AIM OF THE EXERCISE:
Where a line of the listing below includes the word "Edit", reproduce that line.

EXTRACTED MATERIAL:

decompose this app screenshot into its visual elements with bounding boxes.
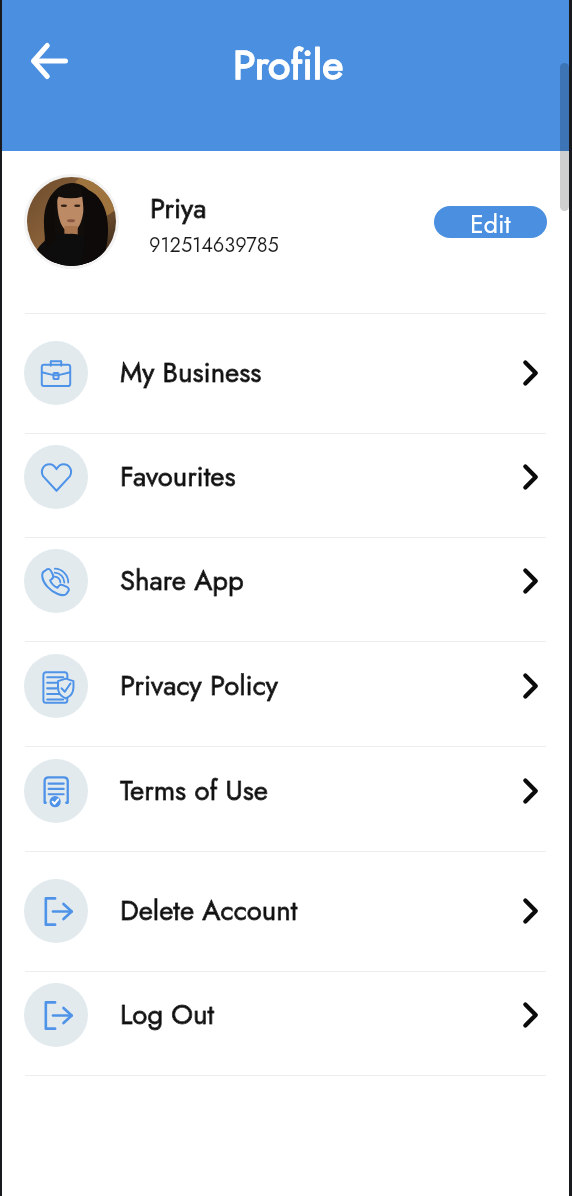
staticText: Log Out [120, 995, 215, 1035]
staticText: Privacy Policy [120, 666, 278, 706]
staticText: Favourites [120, 457, 236, 497]
staticText: Share App [120, 561, 244, 601]
staticText: My Business [120, 353, 262, 393]
button[interactable]: Terms of Use [0, 747, 572, 851]
staticText: Delete Account [120, 891, 298, 931]
button[interactable]: Favourites [0, 434, 572, 537]
staticText: Terms of Use [120, 771, 269, 811]
button[interactable]: Edit [434, 206, 547, 238]
button[interactable]: Share App [0, 538, 572, 641]
staticText: Profile [233, 35, 344, 94]
staticText: Log Out [120, 995, 215, 1035]
button[interactable]: Back [23, 35, 75, 87]
staticText: Edit [470, 206, 511, 238]
staticText: Profile [233, 35, 344, 94]
staticText: 912514639785 [149, 231, 279, 260]
staticText: Share App [120, 561, 244, 601]
button[interactable]: My Business [0, 314, 572, 433]
staticText: Delete Account [120, 891, 298, 931]
staticText: Priya [150, 189, 207, 229]
button[interactable]: Privacy Policy [0, 642, 572, 746]
staticText: Terms of Use [120, 771, 269, 811]
staticText: Priya [150, 189, 207, 229]
staticText: My Business [120, 353, 262, 393]
button[interactable]: Delete Account [0, 852, 572, 971]
staticText: Privacy Policy [120, 666, 278, 706]
staticText: Favourites [120, 457, 236, 497]
button[interactable]: Log Out [0, 972, 572, 1075]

EXERCISE RESPONSE:
button[interactable]: Edit [434, 206, 547, 238]
staticText: Edit [470, 206, 511, 238]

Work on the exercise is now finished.